И к Княгине, непонятно так:
— Ну не умею, не умею я кодлу от своих прятать! Не умею!
— Тише, морэ, — Княгиня ему. — Брось орать. Я умею. Держимся ведь... пока. Просто рано слишком. Ох, рано!.. впору волчицей выть...
— Повезло тебе с крестничком, Княгиня. Не будь он такой большой... такой...
Видно, хотел ром что-то приятное сказать. А стал вдруг чертовски похож на доктора Ознобишина, трупаря знаменитого.
Даже щеки чужим румянцем заблестели.
Только Федор не обиделся. Чего ему на Друца обижаться? И впрямь большим парень уродился. Тут другое: в груди кулак шевелится, а Федору мнится, что был кулак чужой, а стал свой. От того не легче, а легче. Вроде как он, Федор Сохач, такой большой, такой (какой?!), их всех-всех — и Княгиню, и Акульку, и рома таборного — в том кулаке держит. Сожмет крепче — спрячет. Никто их не найдет, не увидит. Разожмет — даст воздуху глотнуть, продышаться, оглядеться.
А когда пальцами шевелит (скрип-скрип, скрип-скрип...), духота прочь разгоняется.
На время.
— Перестань! — Княгиня из-за плеча просто зашлась криком. — Прекрати, говорю! Тебе нельзя!.. самому!.. убьешь ведь себя, дурачок! Просто терпи!
— А-а...
Да терплю, Рашеля, терплю.
Не кричи.
Дальнейшее помнилось урывками.
...Вот вы на пристани. Рашеля только-только из касс вернулась, расписание смотрела. Грустная, губы кусает. Говорит (тесно! тесно мне!..): пароходы «Алмаз» и «Император Фердинанд» в Анатолию по четвергам и субботам ходят. А сегодня вторник.
«В Ялту? — спрашивает Друц. — И уже оттуда?..»

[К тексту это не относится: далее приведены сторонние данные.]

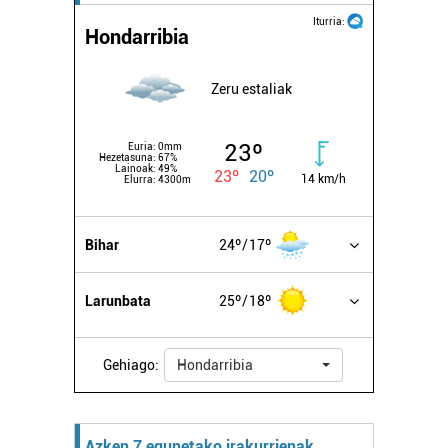
Iturria:
Hondarribia
Zeru estaliak
23º
Euria:
0mm
Hezetasuna:
67%
Lainoak:
49%
23º
20º
14 km/h
Elurra:
4300m
Bihar
24º
17º
Larunbata
25º
18º
Gehiago:
Hondarribia
Azken 7 egunetako irakurrienak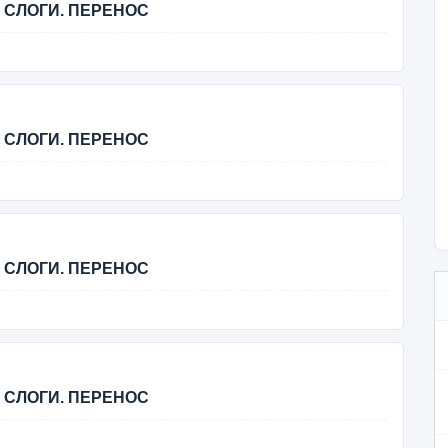
А СЛОГИ. ПЕРЕНОС
А СЛОГИ. ПЕРЕНОС
А СЛОГИ. ПЕРЕНОС
А СЛОГИ. ПЕРЕНОС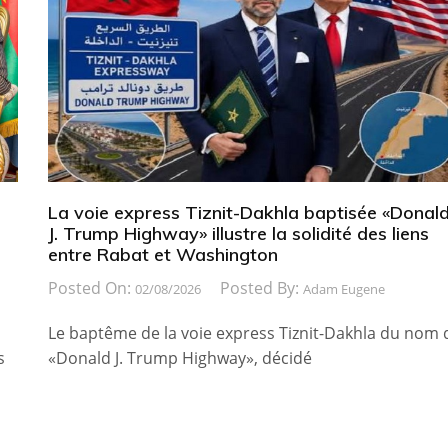
La voie express Tiznit-Dakhla baptisée «Donal
J. Trump Highway» illustre la solidité des liens
entre Rabat et Washington
Posted On:
Posted By:
02/08/2026
Adam Eugene
Le baptême de la voie express Tiznit-Dakhla du nom 
s
«Donald J. Trump Highway», décidé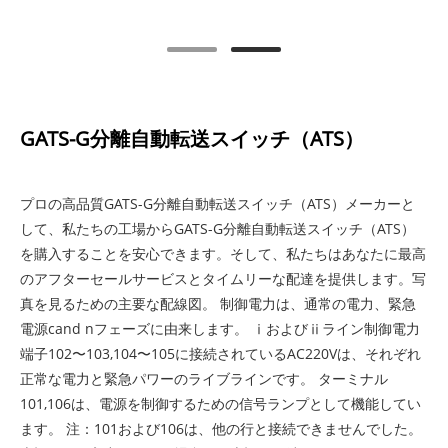
GATS-G分離自動転送スイッチ（ATS）
プロの高品質GATS-G分離自動転送スイッチ（ATS）メーカーと
して、私たちの工場からGATS-G分離自動転送スイッチ（ATS）
を購入することを安心できます。そして、私たちはあなたに最高
のアフターセールサービスとタイムリーな配達を提供します。写
真を見るための主要な配線図。 制御電力は、通常の電力、緊急
電源cand nフェーズに由来します。 ⅰおよびⅱライン制御電力
端子102〜103,104〜105に接続されているAC220Vは、それぞれ
正常な電力と緊急パワーのライブラインです。 ターミナル
101,106は、電源を制御するための信号ランプとして機能してい
ます。 注：101および106は、他の行と接続できませんでした。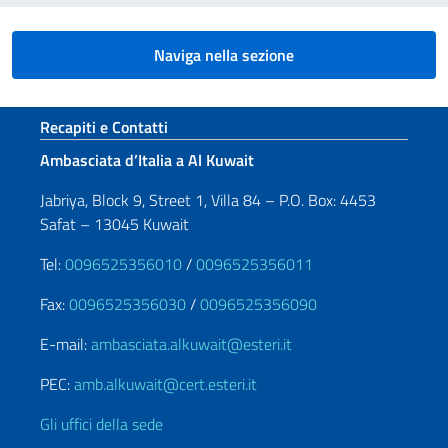
Naviga nella sezione
Sezione footer
Recapiti e Contatti
Ambasciata d’Italia a Al Kuwait
Jabriya, Block 9, Street 1, Villa 84 – P.O. Box: 4453
Safat – 13045 Kuwait
Tel:
0096525356010
/
0096525356011
Fax:
0096525356030
/
0096525356090
E-mail:
ambasciata.alkuwait@esteri.it
PEC:
amb.alkuwait@cert.esteri.it
Gli uffici della sede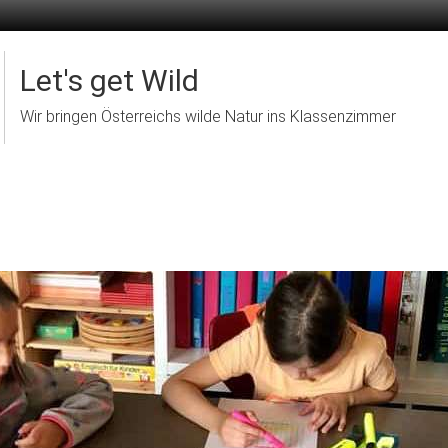
Let's get Wild
Wir bringen Österreichs wilde Natur ins Klassenzimmer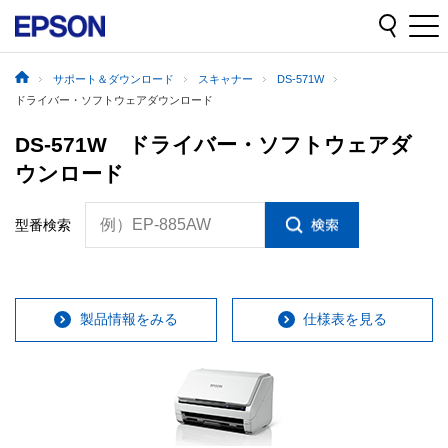
サポート＆ダウンロード
スキャナー
DS-571W
ドライバー・ソフトウェアダウンロード
DS-571W ドライバー・ソフトウェアダ
ウンロード
例）EP-885AW
型番検索
製品情報をみる
仕様表を見る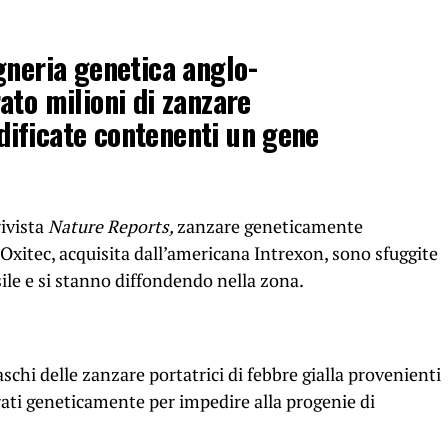
gneria genetica anglo-
ato milioni di zanzare
ificate contenenti un gene
ivista
Nature Reports,
zanzare geneticamente
xitec, acquisita dall’americana Intrexon, sono sfuggite
sile e si stanno diffondendo nella zona.
maschi delle zanzare portatrici di febbre gialla provenienti
rati geneticamente per impedire alla progenie di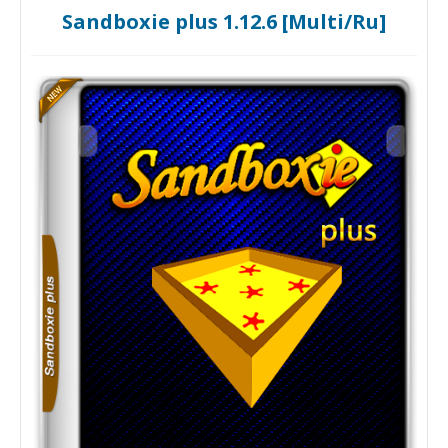
Sandboxie plus 1.12.6 [Multi/Ru]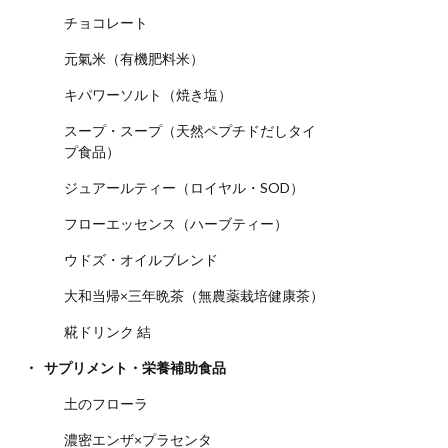
チョコレート
元氣米（有機肥料米）
キパワーソルト（焼き塩）
スープ・スープ（天然ペプチドだしタイ
プ食品）
ジュアールティー（ロイヤル・SOD）
フローエッセンス（ハーブティー）
ウドズ・オイルブレンド
大和当帰×三年晩茶（無農薬栽培健康茶）
糀ドリンク 結
サプリメント・栄養補助食品
土のフローラ
濃密エンザ×プラセンタ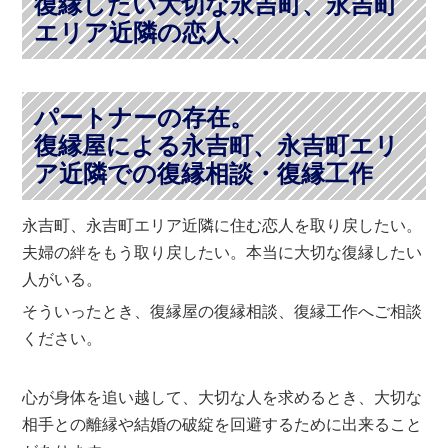
復縁したい大切な永吉町、永吉町
エリア近隣の恋人、
パートナーの存在。
復縁屋による永吉町、永吉町エリ
ア近隣での復縁相談・復縁工作
永吉町、永吉町エリア近隣に住む恋人を取り戻したい。
夫婦の絆をもう取り戻したい。本当に大切な復縁したい
人がいる。
そういったとき、復縁屋の復縁相談、復縁工作へご相談
ください。
心が身体を追い越して、大切な人を求めるとき、大切な
相手との離縁や結婚の破綻を回避するために出来ること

Внизу, на маслянистой воде, качаются щепки и корки от мандаринов.
Тошно смотреть.
Рашеля отрицательно мотает головой. В Ялту нельзя. Она знает, что в Ялту ни за что (скрип-скрип...) нельзя. И Федор знает: нельзя. Ведь знаешь, Федор? какое там знаю! — нутром чую. В Ялте-городе Ознобишинский крестник живет, у провизора в учениках; в ялтинской гостинице «Ореанда» сейчас лысенький портье Хрумов (кто? откуда явилось?!) связкой ключей невпопад брякает. Каждый ключ — ключ. Каждый бряк — крик. Где вы?! где?! где?.. Отопрет портье Хрумов, Валет Червей, замок невидимый — не спрятать Федору в кулаке всю честную компанию.